Only fools rush in. Here are three things to look out for if you’re not sure what you’re reading really is “fake news”.
1. Fake Profiles
Following any major news event, particularly tragedies, photo collages are becoming de rigueur across all social media platforms as a means to draw attention to possibly missing persons. They are usually accompanied by comments like “spread the word” and “share to help find these people”.
Many of these, however, are fake: created by people looking for social media engagement and shared, typically, by well-meaning people hoping to help. An example of this is 12-year-old Australian student, included in a collage of victims following the Manchester Ariana Grande concert bombing in the UK. She was safe, and in school, at the time of the bombing, and was quick to debunk the collage post.

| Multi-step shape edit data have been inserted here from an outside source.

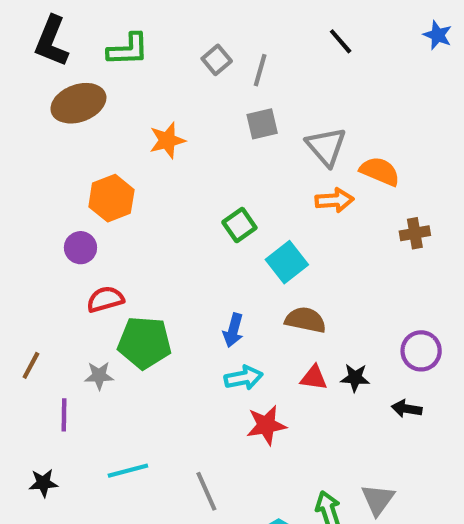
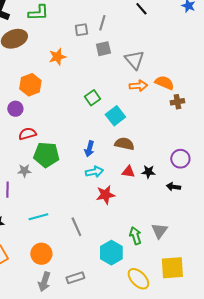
gray square: (217, 60) -> (81, 30), moved, turned 32
orange semicircle: (380, 171) -> (164, 83), moved

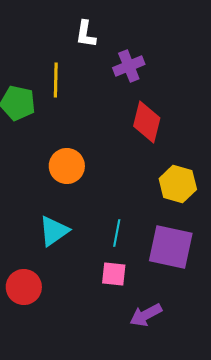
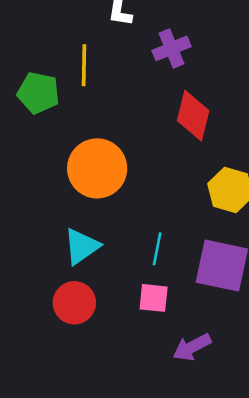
orange circle: (67, 166) -> (97, 168), size x1.4
red circle: (24, 287) -> (74, 303), moved

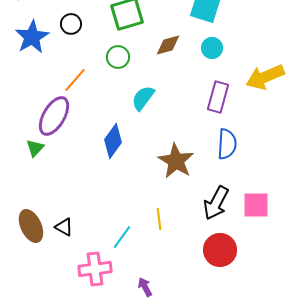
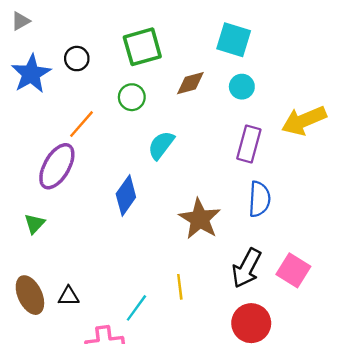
green triangle: (35, 148) -> (35, 224), moved
pink square: (256, 205) -> (293, 270), turned 32
black triangle: (64, 227) -> (69, 296), turned -30

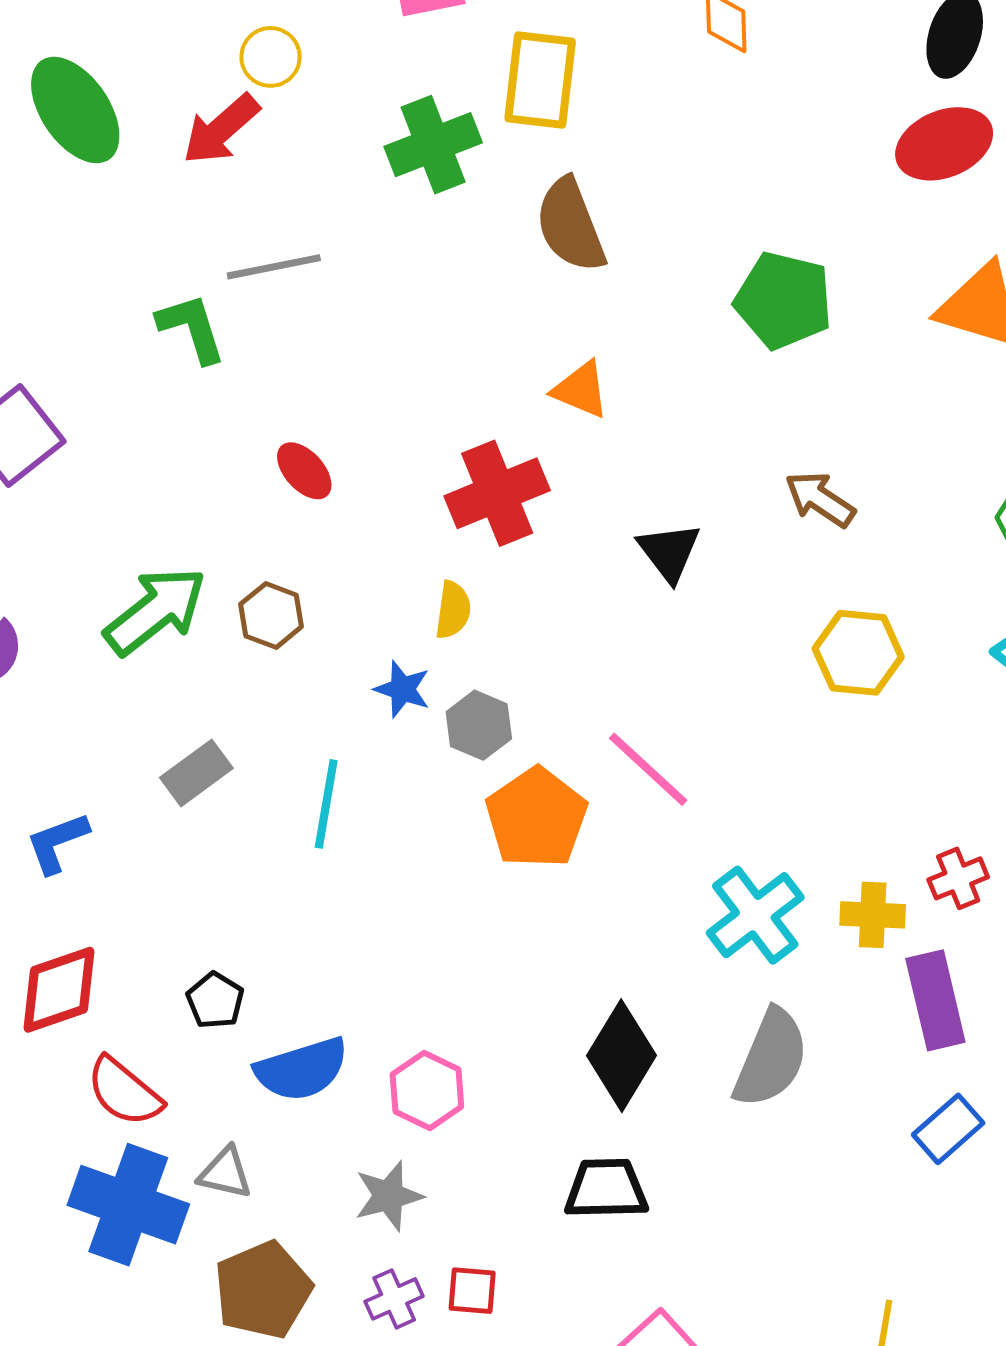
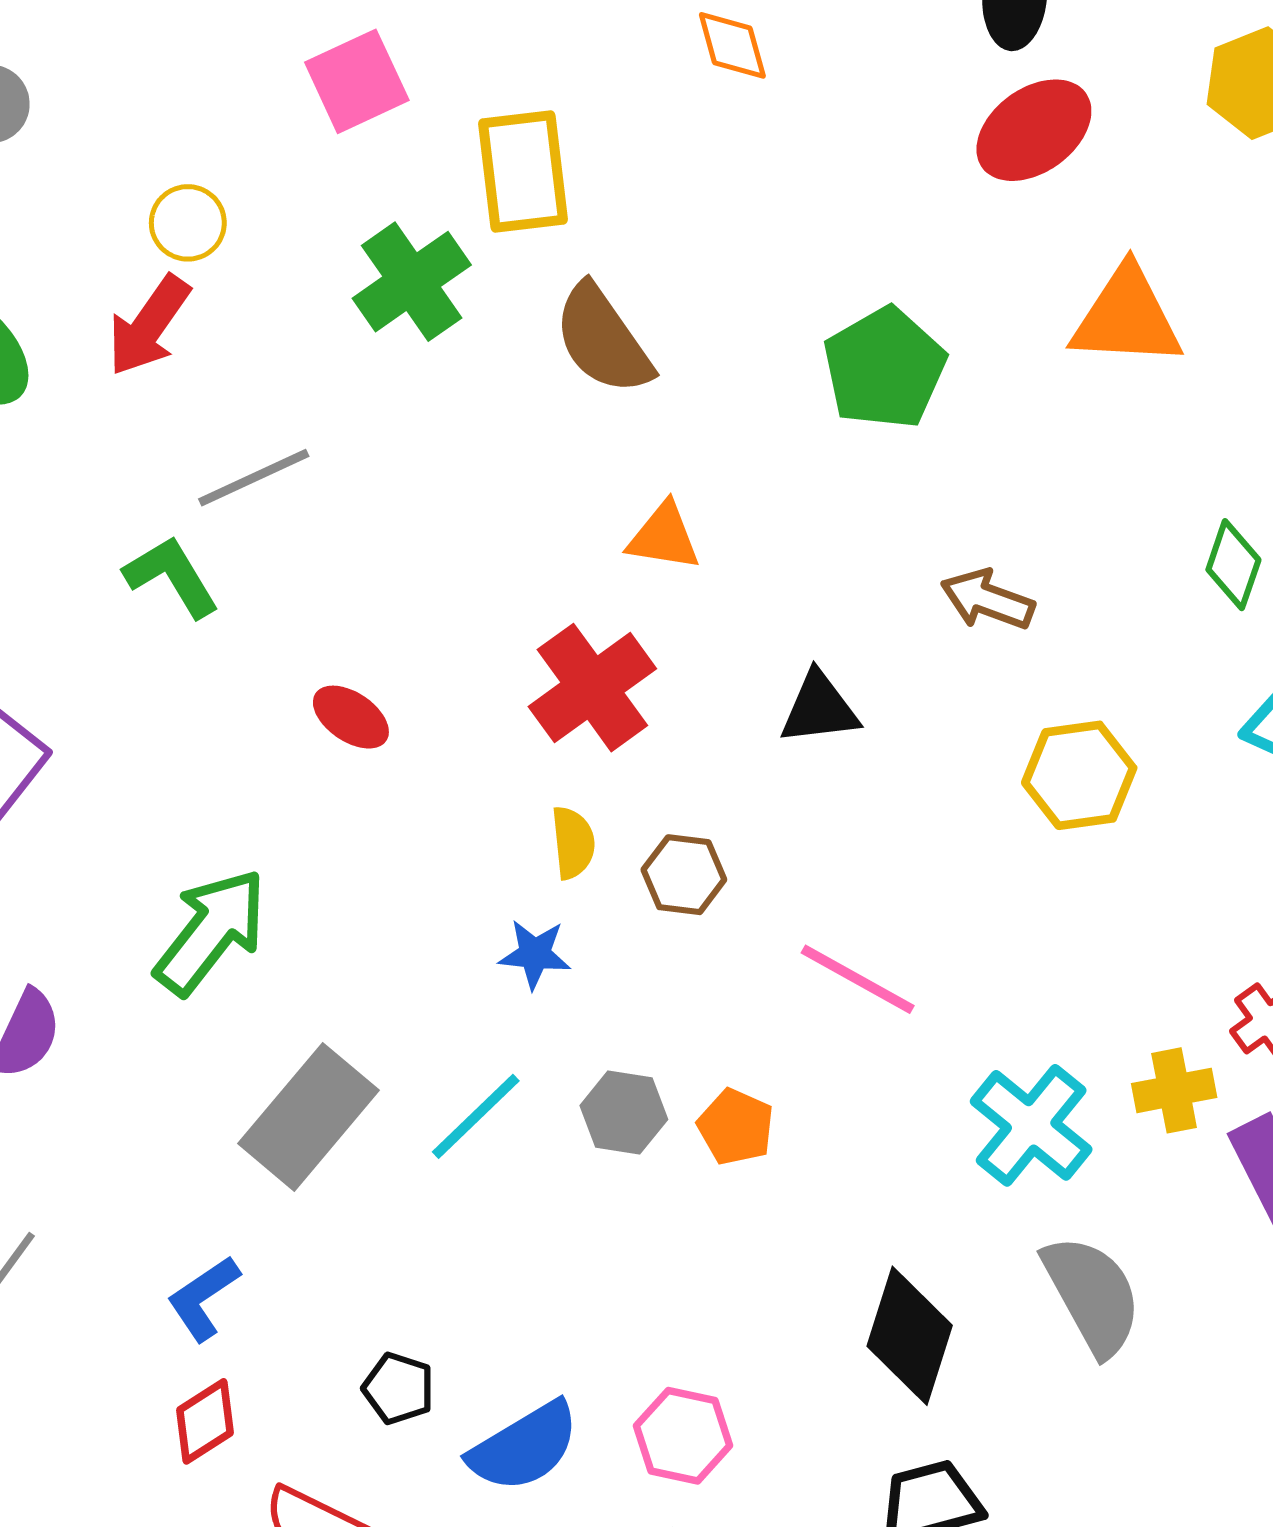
green pentagon: (784, 300) -> (885, 368), turned -30
black triangle: (669, 552) -> (819, 708), turned -46
brown hexagon: (271, 615) -> (684, 875), moved
gray hexagon: (479, 725) -> (624, 1112), moved
gray rectangle: (196, 773) -> (308, 1117), size x1.6
cyan line: (326, 804) -> (476, 1116), turned 50
orange pentagon: (536, 818) -> (736, 1127), moved, size x0.6
blue L-shape: (57, 843) -> (203, 1298), moved
red diamond: (59, 990) -> (205, 1421), size x0.7
gray semicircle: (771, 1058) -> (1092, 1295), turned -38

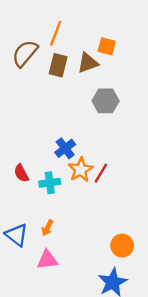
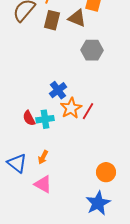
brown triangle: (88, 63) -> (77, 18), turned 42
red semicircle: (21, 173) -> (29, 118), moved
pink triangle: (47, 260) -> (43, 184), turned 36

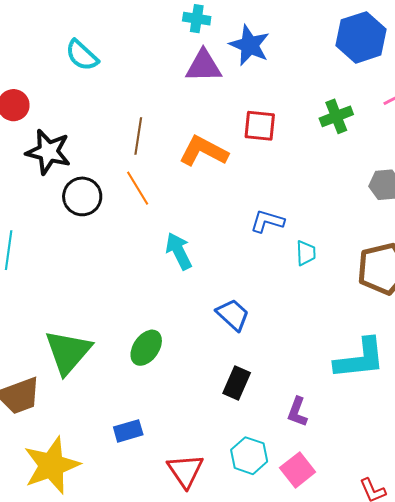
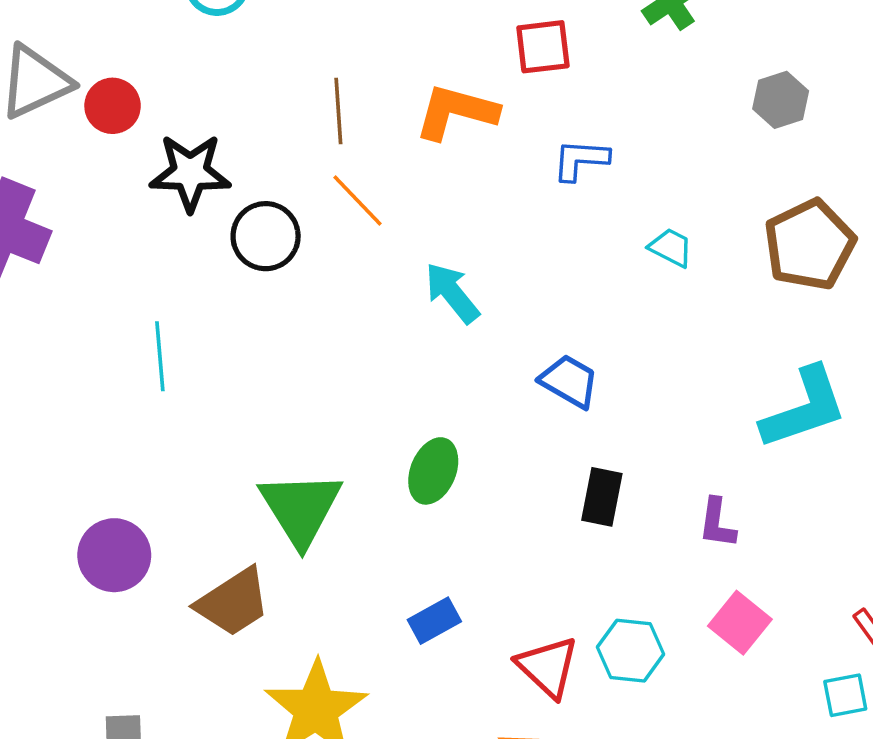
blue L-shape: (267, 221) -> (581, 160), moved
cyan trapezoid: (306, 253) -> (671, 248), turned -48
cyan hexagon: (249, 456) -> (631, 651), moved

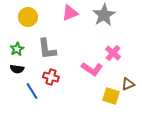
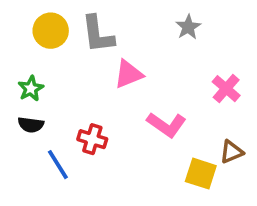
pink triangle: (70, 13) -> (128, 74), moved
gray star: (104, 15) -> (188, 27), size x0.6
gray L-shape: (47, 49) -> (98, 34), moved
pink cross: (113, 53) -> (226, 89), moved

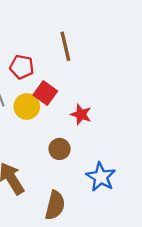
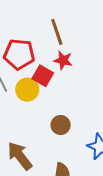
red pentagon: (22, 67) -> (19, 54), size x1.4
red star: (81, 114) -> (63, 60), moved

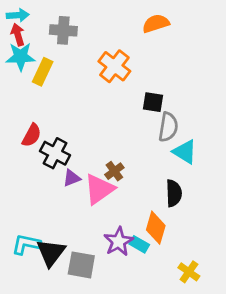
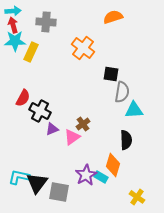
cyan triangle: (185, 152) -> (134, 110), turned -36
pink triangle: (99, 189) -> (72, 137), size x0.7

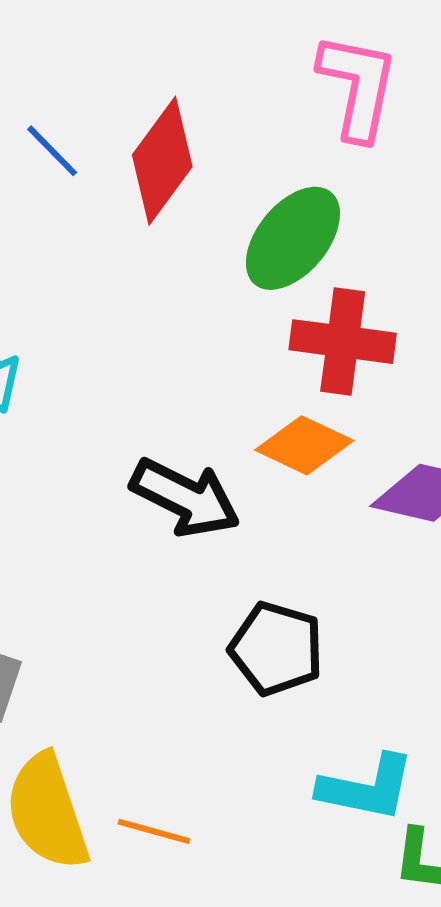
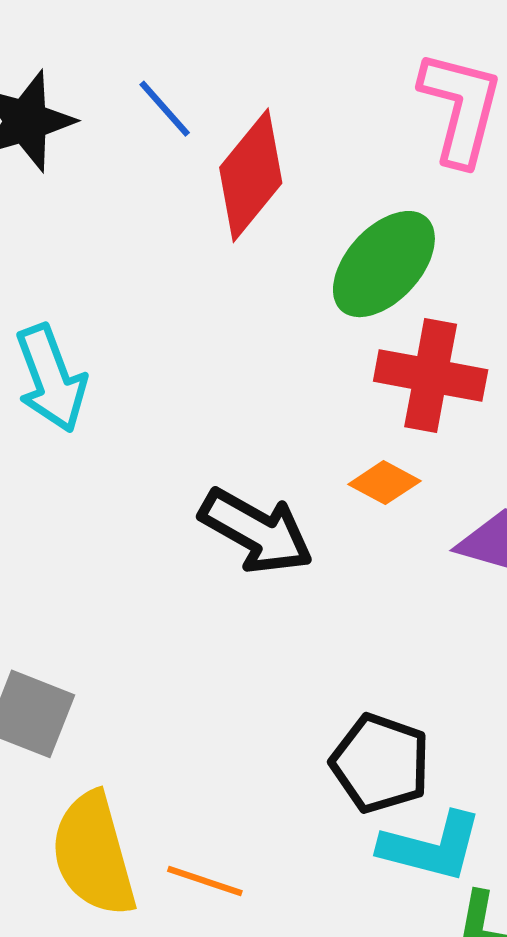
blue line: (52, 151) -> (165, 109), moved
orange diamond: (304, 445) -> (384, 483), size x0.7
black pentagon: (276, 649) -> (380, 763), moved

Criminals can also have a fake profile shared. Following the Santa Fe High School shooting in Texas, tensions were running high as the national gun debate was revived for another year. The suspect, who had killed ten people and injured another ten, was eventually identified, and fake Facebook profiles with his name and photo were created across the world.
2. Wrong place, wrong time
The internet seems to grow exponentially with each passing second, with content added and uploaded in increasing volumes by the year. Over time, this means the internet has grown into a strange database of photos and videos, often uploaded and shared with barely any context or obvious time stamp.
This leaves much content open to interpretation- and misuse. A Visual Social Media Lab study found that more than a third of “problematic” photos online are actually real photos, just presented out of context.
During the Thai cave rescue operation earlier this year, for example, a film clip of a cave diver swimming through the twists and turns of a narrow cave passage was shared widely on social media, with posts claiming to be showing rescue divers. The actual origin of the footage, however, was a cave dive in Wisconsin- in 2012.
3. Photo, audio and video manipulation
This last one should be an obvious one, but with the rapid-fire evolution of editing technologies, it is becoming increasingly difficult to discern between true and false. Gone are the days of grainy images of the Loch Ness Monster, or “is that just a man in a suit” glimpses of Bigfoot. Today, video, sound and image manipulation is reaching new levels, opening a whole new world of confusion with “deep fakes”.
Most fake news is generated by users seeking clicks and shares, with accuracy as a last consideration. If you see something you’re not sure about, try searching for exact keywords in the story. Someone may have already debunked it. Most importantly, be critical, and choose your news sources carefully.